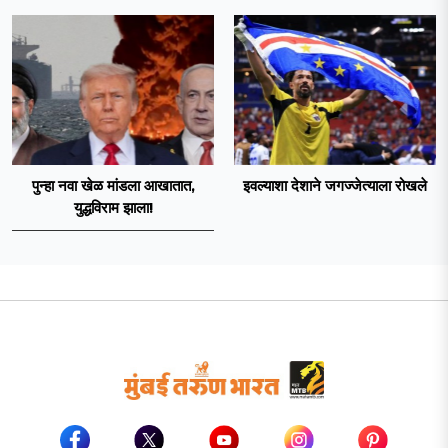
पुन्हा नवा खेळ मांडला आखातात,
इवल्याशा देशाने जगज्जेत्याला रोखले
युद्धविराम झाला!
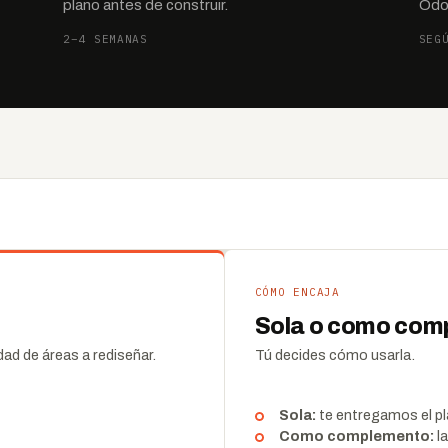
plano antes de construir.
Odoo
2–4 SEMANAS
SEG
CÓMO ENCAJA
Sola o como com
dad de áreas a rediseñar.
Tú decides cómo usarla.
Sola:
te entregamos el pla
Como complemento:
la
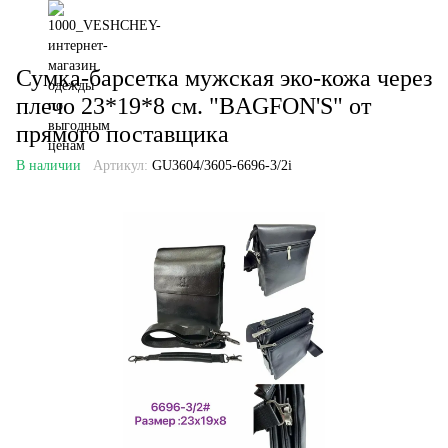
Сумка-барсетка мужская эко-кожа через
плечо 23*19*8 см. "BAGFON'S" от
прямого поставщика
В наличии
Артикул:
GU3604/3605-6696-3/2i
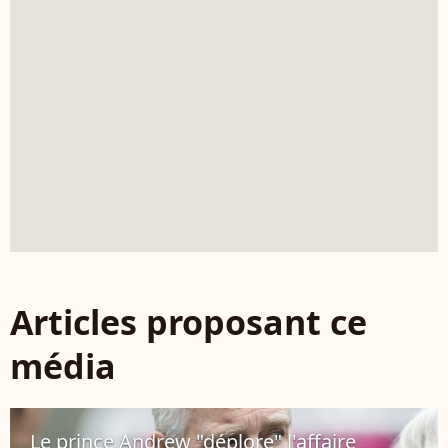
Articles proposant ce
média
Le prince Andrew "déplore" l'affaire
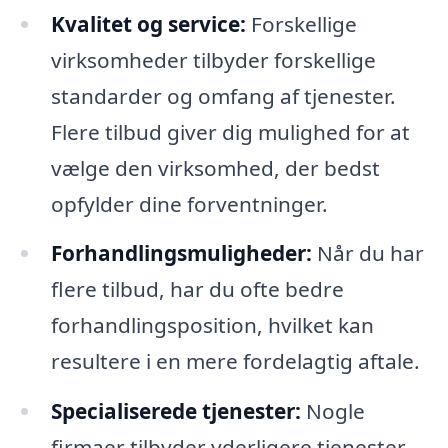
Kvalitet og service:
Forskellige
virksomheder tilbyder forskellige
standarder og omfang af tjenester.
Flere tilbud giver dig mulighed for at
vælge den virksomhed, der bedst
opfylder dine forventninger.
Forhandlingsmuligheder:
Når du har
flere tilbud, har du ofte bedre
forhandlingsposition, hvilket kan
resultere i en mere fordelagtig aftale.
Specialiserede tjenester:
Nogle
firmaer tilbyder yderligere tjenester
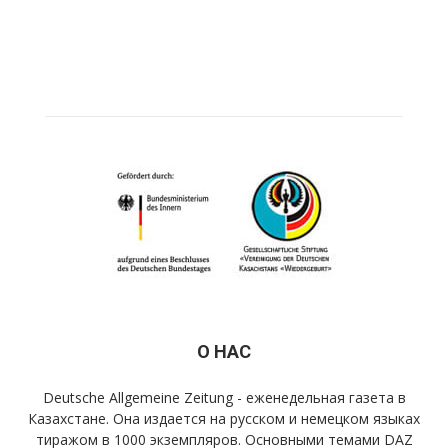
О НАС
Deutsche Allgemeine Zeitung - еженедельная газета в
Казахстане. Она издается на русском и немецком языках
тиражом в 1000 экземпляров. Основными темами DAZ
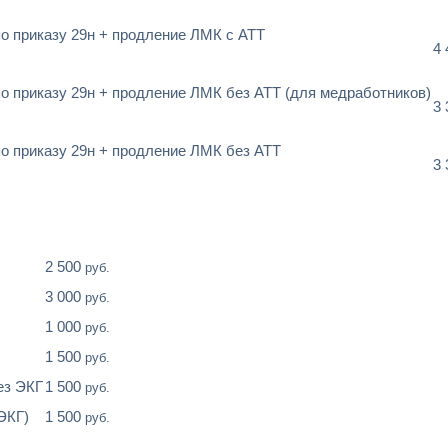
о приказу 29н + продление ЛМК с АТТ
4
о приказу 29н + продление ЛМК без АТТ (для медработников)
3
о приказу 29н + продление ЛМК без АТТ
3
2 500
руб.
3 000
руб.
1 000
руб.
1 500
руб.
ез ЭКГ
1 500
руб.
ЭКГ)
1 500
руб.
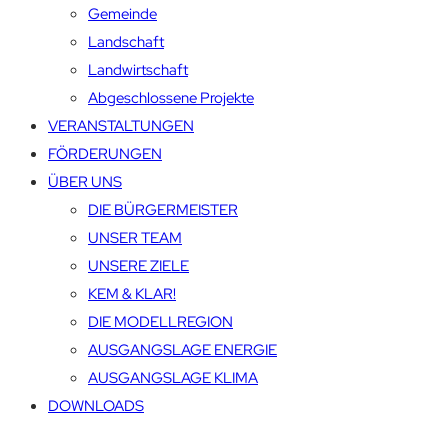
Gemeinde
Landschaft
Landwirtschaft
Abgeschlossene Projekte
VERANSTALTUNGEN
FÖRDERUNGEN
ÜBER UNS
DIE BÜRGERMEISTER
UNSER TEAM
UNSERE ZIELE
KEM & KLAR!
DIE MODELLREGION
AUSGANGSLAGE ENERGIE
AUSGANGSLAGE KLIMA
DOWNLOADS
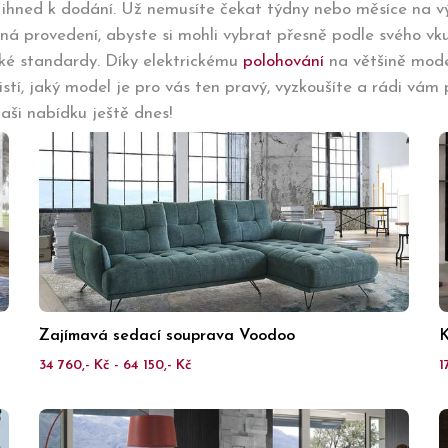
 ihned k dodání. Už nemusíte čekat týdny nebo měsíce na 
evná provedení, abyste si mohli vybrat přesně podle svého 
oké standardy. Díky elektrickému
polohování
na většině mode
istí, jaký model je pro vás ten pravý, vyzkoušíte a rádi vám
aši nabídku ještě dnes!
Zajímavá sedací souprava Voodoo
K
34 760,- Kč - 64 150,- Kč
1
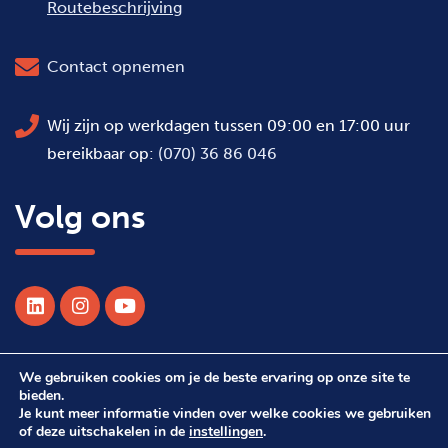
Routebeschrijving
Contact opnemen
Wij zijn op werkdagen tussen 09:00 en 17:00 uur
bereikbaar op:
(070) 36 86 046
Volg ons
We gebruiken cookies om je de beste ervaring op onze site te
© 2026 Alle rechten voorbehouden WSDH
bieden.
Je kunt meer informatie vinden over welke cookies we gebruiken
of deze uitschakelen in de
instellingen
.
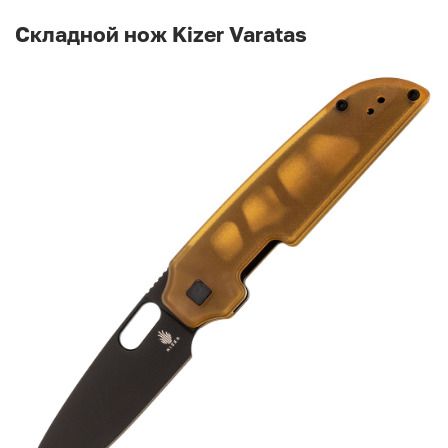
Складной нож Kizer Varatas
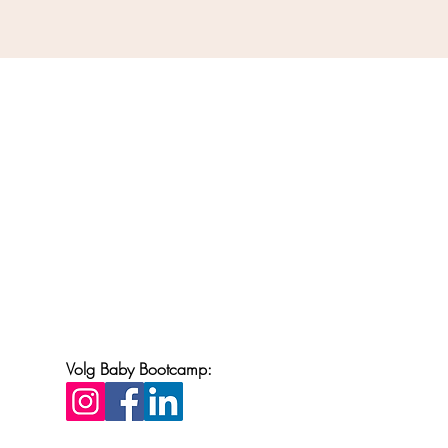
Volg Baby Bootcamp:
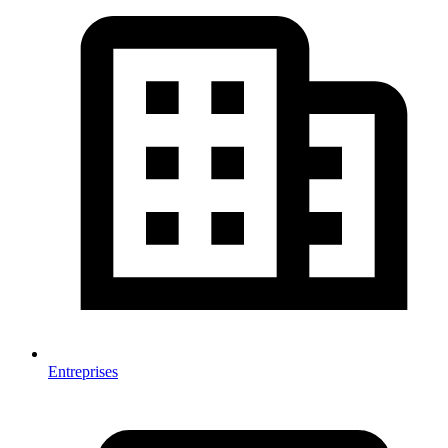
Entreprises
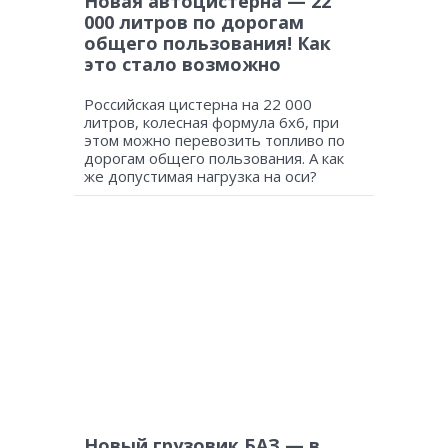
Новая автоцистерна — 22
000 литров по дорогам
общего пользования! Как
это стало возможно
Российская цистерна на 22 000
литров, колесная формула 6х6, при
этом можно перевозить топливо по
дорогам общего пользования. А как
же допустимая нагрузка на оси?
Новый грузовик БАЗ — в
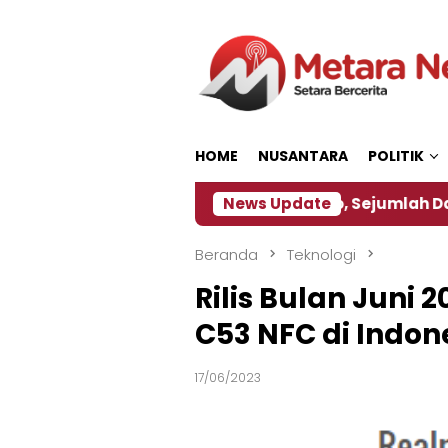
Loncat
ke
konten
HOME
NUSANTARA
POLITIK
jakan ‎
Dampak El Nino, Sejumlah Daerah di Jembe
News Update
Beranda
Teknologi
Rilis Bulan Juni
C53 NFC di Indon
17/06/2023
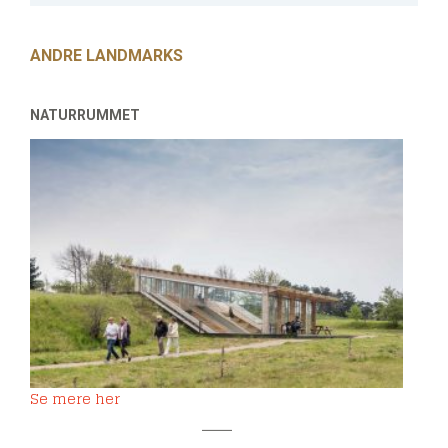
ANDRE LANDMARKS
NATURRUMMET
Se mere her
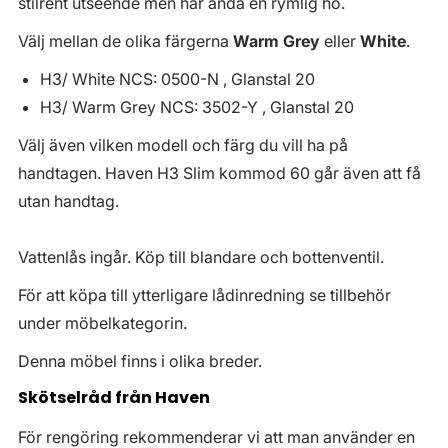
stilrent utseende men har ändå en rymlig ho.
Välj mellan de olika färgerna
Warm Grey
eller
White
.
H3/ White NCS: 0500-N , Glanstal 20
H3/ Warm Grey NCS: 3502-Y , Glanstal 20
Välj även vilken modell och färg du vill ha på
handtagen. Haven H3 Slim kommod 60 går även att få
utan handtag.
Vattenlås ingår. Köp till blandare och bottenventil.
För att köpa till ytterligare lådinredning se tillbehör
under möbelkategorin.
Denna möbel finns i olika breder.
Skötselråd från Haven
För rengöring rekommenderar vi att man använder en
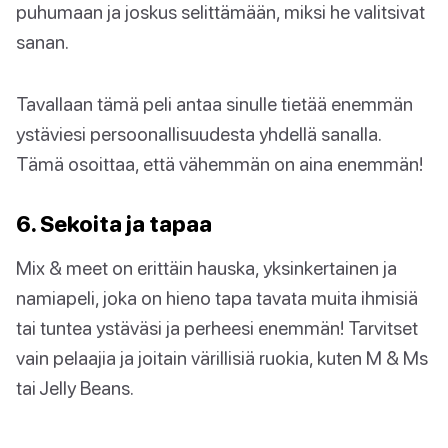
puhumaan ja joskus selittämään, miksi he valitsivat
sanan.
Tavallaan tämä peli antaa sinulle tietää enemmän
ystäviesi persoonallisuudesta yhdellä sanalla.
Tämä osoittaa, että vähemmän on aina enemmän!
6. Sekoita ja tapaa
Mix & meet on erittäin hauska, yksinkertainen ja
namiapeli, joka on hieno tapa tavata muita ihmisiä
tai tuntea ystäväsi ja perheesi enemmän! Tarvitset
vain pelaajia ja joitain värillisiä ruokia, kuten M & Ms
tai Jelly Beans.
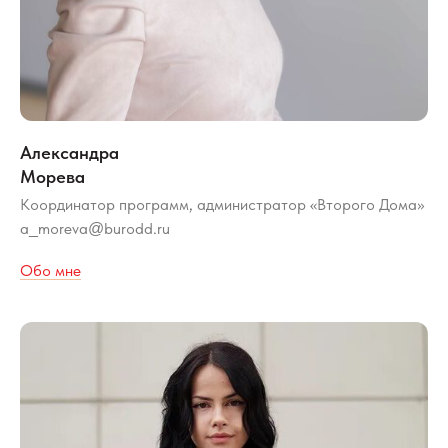
Александра
Морева
Координатор программ, администратор «Второго Дома»
a
moreva
burodd.ru
_
@
Обо мне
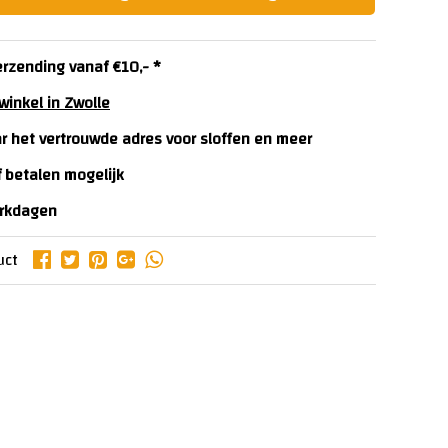
erzending vanaf €10,- *
winkel in Zwolle
ar het vertrouwde adres voor sloffen en meer
f betalen mogelijk
erkdagen
uct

:::::

* _TRY IT_: Repeat the listing in full and exactly. Leave any pictures out.

* _RESULT FOR THIS TASK_:
पुन्हा नवा खेळ मांडला आखातात,
इवल्याशा देशाने जगज्जेत्याला रोखले
युद्धविराम झाला!
plano antes de construir.
Odoo
2–4 SEMANAS
SEG
CÓMO ENCAJA
Sola o como com
dad de áreas a rediseñar.
Tú decides cómo usarla.
Sola:
te entregamos el pla
Como complemento:
la
Сумка-барсетка мужская эко-кожа через
плечо 23*19*8 см. "BAGFON'S" от
прямого поставщика
В наличии
Артикул:
GU3604/3605-6696-3/2i
Articles proposant ce
média
Le prince Andrew "déplore" l'affaire
Kvalitet og service:
Forskellige
virksomheder tilbyder forskellige
standarder og omfang af tjenester.
Flere tilbud giver dig mulighed for at
vælge den virksomhed, der bedst
opfylder dine forventninger.
Forhandlingsmuligheder:
Når du har
flere tilbud, har du ofte bedre
forhandlingsposition, hvilket kan
resultere i en mere fordelagtig aftale.
Specialiserede tjenester:
Nogle
firmaer tilbyder yderligere tjenester
О НАС
Deutsche Allgemeine Zeitung - еженедельная газета в
Казахстане. Она издается на русском и немецком языках
тиражом в 1000 экземпляров. Основными темами DAZ
о приказу 29н + продление ЛМК с АТТ
4
о приказу 29н + продление ЛМК без АТТ (для медработников)
3
о приказу 29н + продление ЛМК без АТТ
3
2 500
руб.
3 000
руб.
1 000
руб.
1 500
руб.
ез ЭКГ
1 500
руб.
ЭКГ)
1 500
руб.
Gemeinde
Landschaft
Landwirtschaft
Abgeschlossene Projekte
VERANSTALTUNGEN
FÖRDERUNGEN
ÜBER UNS
DIE BÜRGERMEISTER
UNSER TEAM
UNSERE ZIELE
KEM & KLAR!
DIE MODELLREGION
AUSGANGSLAGE ENERGIE
AUSGANGSLAGE KLIMA
DOWNLOADS
 ihned k dodání. Už nemusíte čekat týdny nebo měsíce na 
evná provedení, abyste si mohli vybrat přesně podle svého 
oké standardy. Díky elektrickému
polohování
na většině mode
istí, jaký model je pro vás ten pravý, vyzkoušíte a rádi vám
aši nabídku ještě dnes!
Zajímavá sedací souprava Voodoo
K
34 760,- Kč - 64 150,- Kč
1
Routebeschrijving
Contact opnemen
Wij zijn op werkdagen tussen 09:00 en 17:00 uur
bereikbaar op:
(070) 36 86 046
Volg ons
We gebruiken cookies om je de beste ervaring op onze site te
© 2026 Alle rechten voorbehouden WSDH
bieden.
Je kunt meer informatie vinden over welke cookies we gebruiken
of deze uitschakelen in de
instellingen
.
Складной нож Kizer Varatas
Volg Baby Bootcamp:
Entreprises
Новая автоцистерна — 22
000 литров по дорогам
общего пользования! Как
это стало возможно
Российская цистерна на 22 000
литров, колесная формула 6х6, при
этом можно перевозить топливо по
дорогам общего пользования. А как
же допустимая нагрузка на оси?
Новый грузовик БАЗ — в
Loncat
ke
konten
HOME
NUSANTARA
POLITIK
jakan ‎
Dampak El Nino, Sejumlah Daerah di Jembe
News Update
Beranda
Teknologi
Rilis Bulan Juni
C53 NFC di Indon
17/06/2023
ANDRE LANDMARKS
NATURRUMMET
Se mere her
stilrent utseende men har ändå en rymlig ho.
Välj mellan de olika färgerna
Warm Grey
eller
White
.
H3/ White NCS: 0500-N , Glanstal 20
H3/ Warm Grey NCS: 3502-Y , Glanstal 20
Välj även vilken modell och färg du vill ha på
handtagen. Haven H3 Slim kommod 60 går även att få
utan handtag.
Vattenlås ingår. Köp till blandare och bottenventil.
För att köpa till ytterligare lådinredning se tillbehör
under möbelkategorin.
Denna möbel finns i olika breder.
Skötselråd från Haven
För rengöring rekommenderar vi att man använder en
puhumaan ja joskus selittämään, miksi he valitsivat
sanan.
Tavallaan tämä peli antaa sinulle tietää enemmän
ystäviesi persoonallisuudesta yhdellä sanalla.
Tämä osoittaa, että vähemmän on aina enemmän!
6. Sekoita ja tapaa
Mix & meet on erittäin hauska, yksinkertainen ja
namiapeli, joka on hieno tapa tavata muita ihmisiä
tai tuntea ystäväsi ja perheesi enemmän! Tarvitset
vain pelaajia ja joitain värillisiä ruokia, kuten M & Ms
tai Jelly Beans.
Александра
Морева
Координатор программ, администратор «Второго Дома»
a
moreva
burodd.ru
_
@
Обо мне
erzending vanaf €10,- *
winkel in Zwolle
ar het vertrouwde adres voor sloffen en meer
f betalen mogelijk
erkdagen
uct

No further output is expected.